The beer can is a green bay packers style can.  
All of the cans in our area now are either green and yellow 
or purple and yellow (my preference).


----------



## mballi3011 (Dec 17, 2009)

I like the way you sliced and filled the jalapeno's. I have always used a piping bag kinda I use a baggie and cut out the corner. But they looked good and the fillinf sounds good too. Now the Bud light I have never seen them in colors either but they would go over good here in Gator Country. I'm sure you can guess the colors.


----------



## lowandslowbbq (Dec 17, 2009)

I like my treager it can produce a great smoke ring, maybe not as deep as some, smokers but it has a nice flavor.  As for the bud light can I normally drink local micro brew or w, but I got it for the oregon ducks civil war game, I'm a big duck fan, as the nfl goes chicago bears all the way.


----------



## waysideranch (Dec 18, 2009)

Very nice Abt's.  I like the stem.


----------



## stestardi (Dec 21, 2009)

I love the rack -- where'd you get it?


----------



## beer-b-q (Dec 21, 2009)

Great Looking ABTs and A Great Team Can...


----------



## oneshot (Dec 21, 2009)

You can get them here:  http://www.irondesert.com/Chile-Gril...0-p-1-c-1.html
Get the jalapeno corer to, it makes cleaning them much easier...


----------



## blue (Dec 21, 2009)

Very nice...and piping the filling makes for a clean presentation.


----------



## gunner69 (Dec 21, 2009)

The ones at Iron Desert are nice Cabelas also sells a plain jane model.. I've got the 48count that I use for Super Bowl parties.. I'll be smoking them this year usually its the over for them.

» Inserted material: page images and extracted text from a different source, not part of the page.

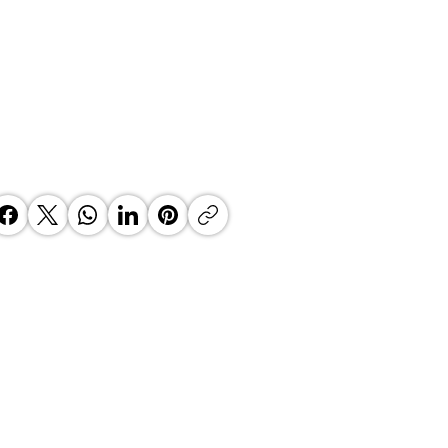
 Top Business Women:
inate Exceptional Leaders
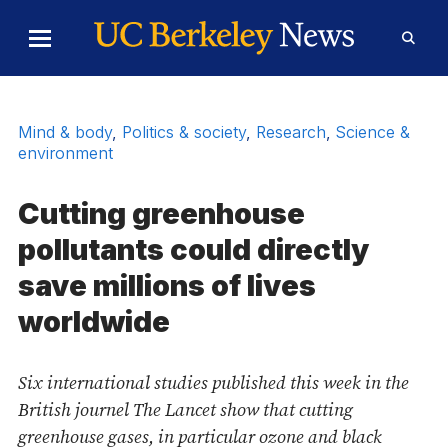
Skip to Content
Toggle
Toggl
Main
Searc
Menu
Form
Mind & body
,
Politics & society
,
Research
,
Science &
environment
Cutting greenhouse
pollutants could directly
save millions of lives
worldwide
Six international studies published this week in the
British journel The Lancet show that cutting
greenhouse gases, in particular ozone and black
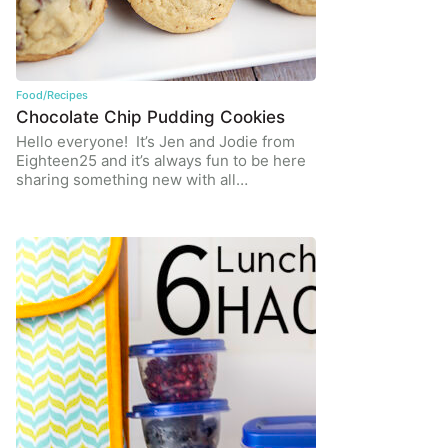
Food/Recipes
Chocolate Chip Pudding Cookies
Hello everyone! It’s Jen and Jodie from
Eighteen25 and it’s always fun to be here
sharing something new with all…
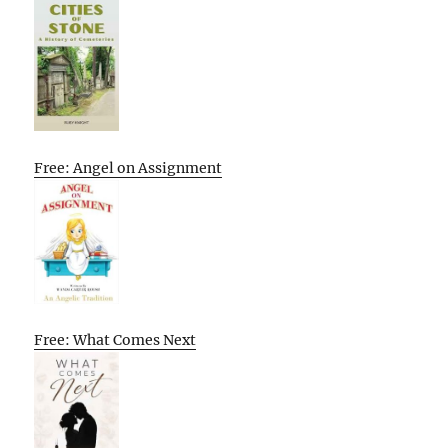
Free: Angel on Assignment
Free: What Comes Next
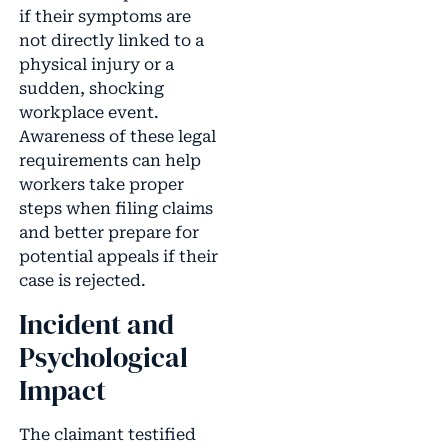
if their symptoms are
not directly linked to a
physical injury or a
sudden, shocking
workplace event.
Awareness of these legal
requirements can help
workers take proper
steps when filing claims
and better prepare for
potential appeals if their
case is rejected.
Incident and
Psychological
Impact
The claimant testified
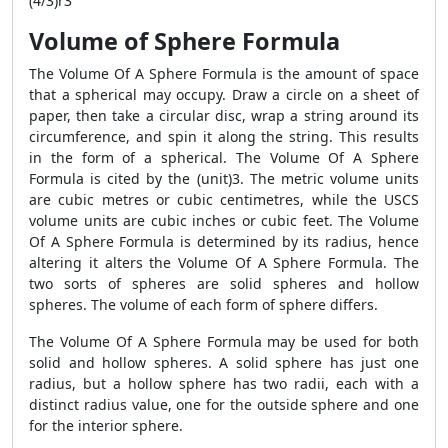
(4/3)r3
Volume of Sphere Formula
The Volume Of A Sphere Formula is the amount of space
that a spherical may occupy. Draw a circle on a sheet of
paper, then take a circular disc, wrap a string around its
circumference, and spin it along the string. This results
in the form of a spherical. The Volume Of A Sphere
Formula is cited by the (unit)3. The metric volume units
are cubic metres or cubic centimetres, while the USCS
volume units are cubic inches or cubic feet. The Volume
Of A Sphere Formula is determined by its radius, hence
altering it alters the Volume Of A Sphere Formula. The
two sorts of spheres are solid spheres and hollow
spheres. The volume of each form of sphere differs.
The Volume Of A Sphere Formula may be used for both
solid and hollow spheres. A solid sphere has just one
radius, but a hollow sphere has two radii, each with a
distinct radius value, one for the outside sphere and one
for the interior sphere.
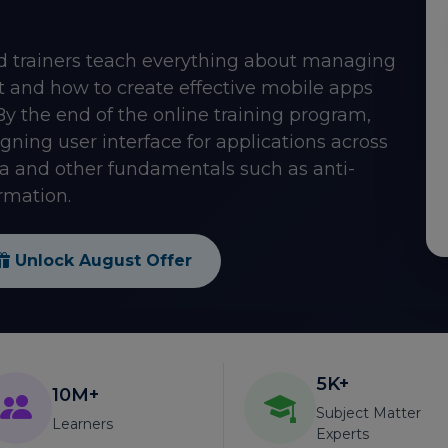
ied trainers teach everything about managing
ut and how to create effective mobile apps
By the end of the online training program,
ning user interface for applications across
a and other fundamentals such as anti-
rmation.
Unlock August Offer
5K+
10M+
Subject Matter
Learners
Experts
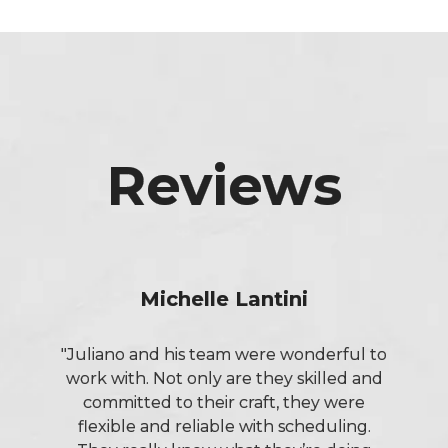
Reviews
Michelle Lantini
"Juliano and his team were wonderful to
work with. Not only are they skilled and
committed to their craft, they were
flexible and reliable with scheduling.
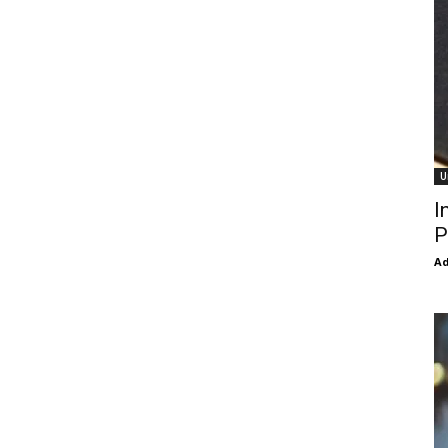
U
I
P
Ad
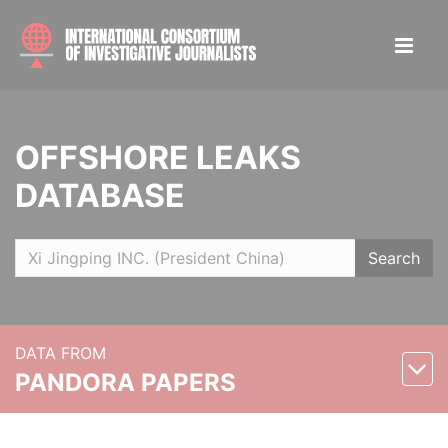
OFFSHORE LEAKS
DATABASE
Search
DATA FROM
PANDORA PAPERS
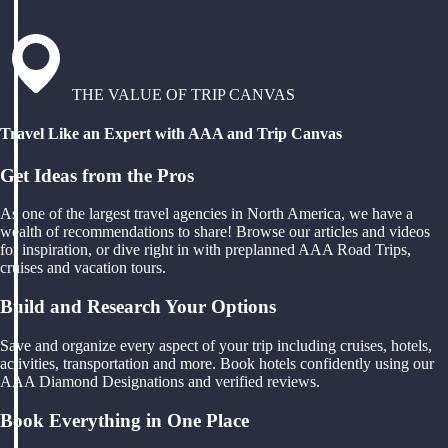
THE VALUE OF TRIP CANVAS
Travel Like an Expert with AAA and Trip Canvas
Get Ideas from the Pros
As one of the largest travel agencies in North America, we have a
wealth of recommendations to share! Browse our articles and videos
for inspiration, or dive right in with preplanned AAA Road Trips,
cruises and vacation tours.
Build and Research Your Options
Save and organize every aspect of your trip including cruises, hotels,
activities, transportation and more. Book hotels confidently using our
AAA Diamond Designations and verified reviews.
Book Everything in One Place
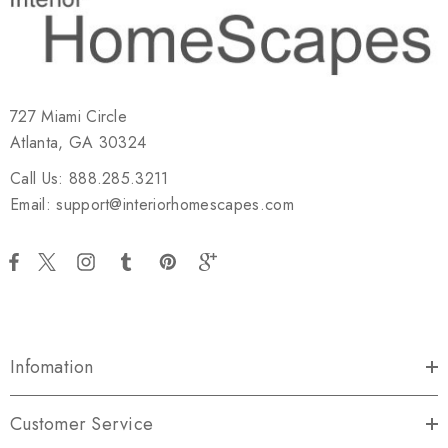
727 Miami Circle
Atlanta, GA 30324
Call Us: 888.285.3211
Email: support@interiorhomescapes.com
Infomation
Customer Service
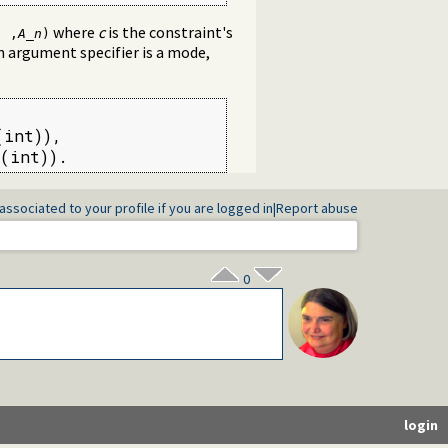
where
c
is the constraint's
. ,
A_n
)
n argument specifier is a mode,
int)),

(int)).
associated to your profile if you are logged in
|
Report abuse
0
login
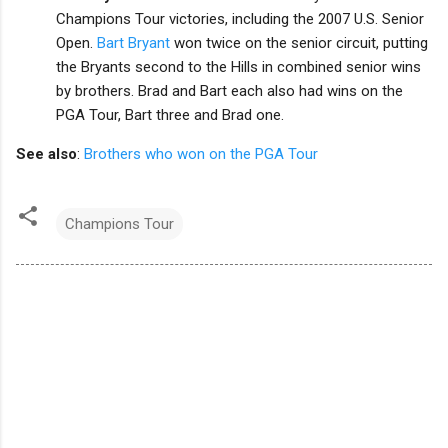
Champions Tour victories, including the 2007 U.S. Senior
Open.
Bart Bryant
won twice on the senior circuit, putting
the Bryants second to the Hills in combined senior wins
by brothers. Brad and Bart each also had wins on the
PGA Tour, Bart three and Brad one.
See also
:
Brothers who won on the PGA Tour
Champions Tour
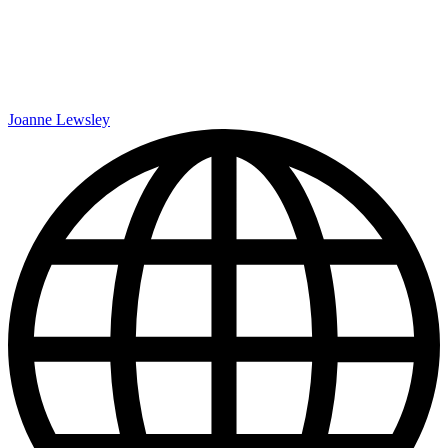
Joanne Lewsley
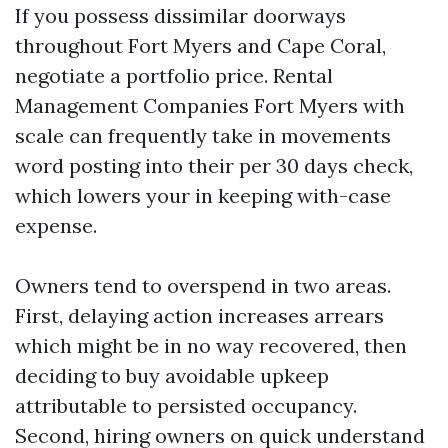
If you possess dissimilar doorways
throughout Fort Myers and Cape Coral,
negotiate a portfolio price. Rental
Management Companies Fort Myers with
scale can frequently take in movements
word posting into their per 30 days check,
which lowers your in keeping with-case
expense.
Owners tend to overspend in two areas.
First, delaying action increases arrears
which might be in no way recovered, then
deciding to buy avoidable upkeep
attributable to persisted occupancy.
Second, hiring owners on quick understand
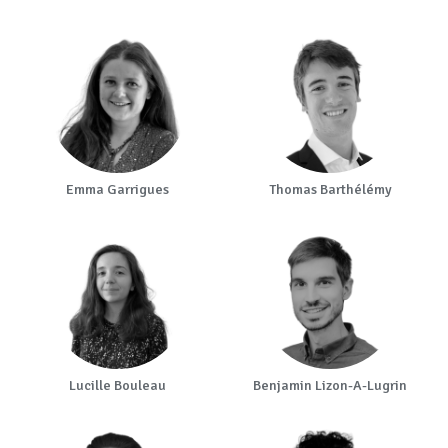
Emma Garrigues
Thomas Barthélémy
Lucille Bouleau
Benjamin Lizon-A-Lugrin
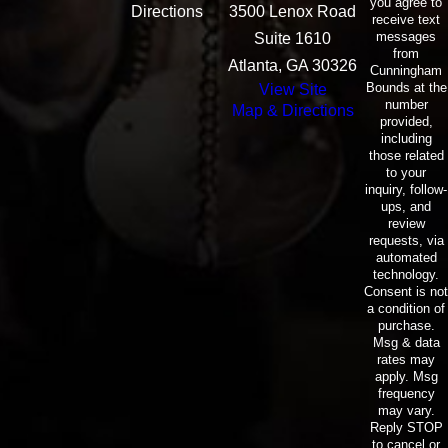
you agree to
Directions
3500 Lenox Road
receive text
messages
Suite 1610
from
Atlanta, GA 30326
Cunningham
Bounds at the
View Site
number
Map & Directions
provided,
including
those related
to your
inquiry, follow-
ups, and
review
requests, via
automated
technology.
Consent is not
a condition of
purchase.
Msg & data
rates may
apply. Msg
frequency
may vary.
Reply STOP
to cancel or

http://www.cabelas.com/cabelas/en/te...set=ISO-8859-1


----------



## lowandslowbbq (Dec 21, 2009)

I found mine at ROSS dress for less for $8.00, also got the rib rack to match.


----------



## carpetride (Dec 21, 2009)

Nice job!  Did you use a corer?


----------



## lowandslowbbq (Dec 26, 2009)

yes I used a corer, but u could get away with using a butter knife or your fingers.


----------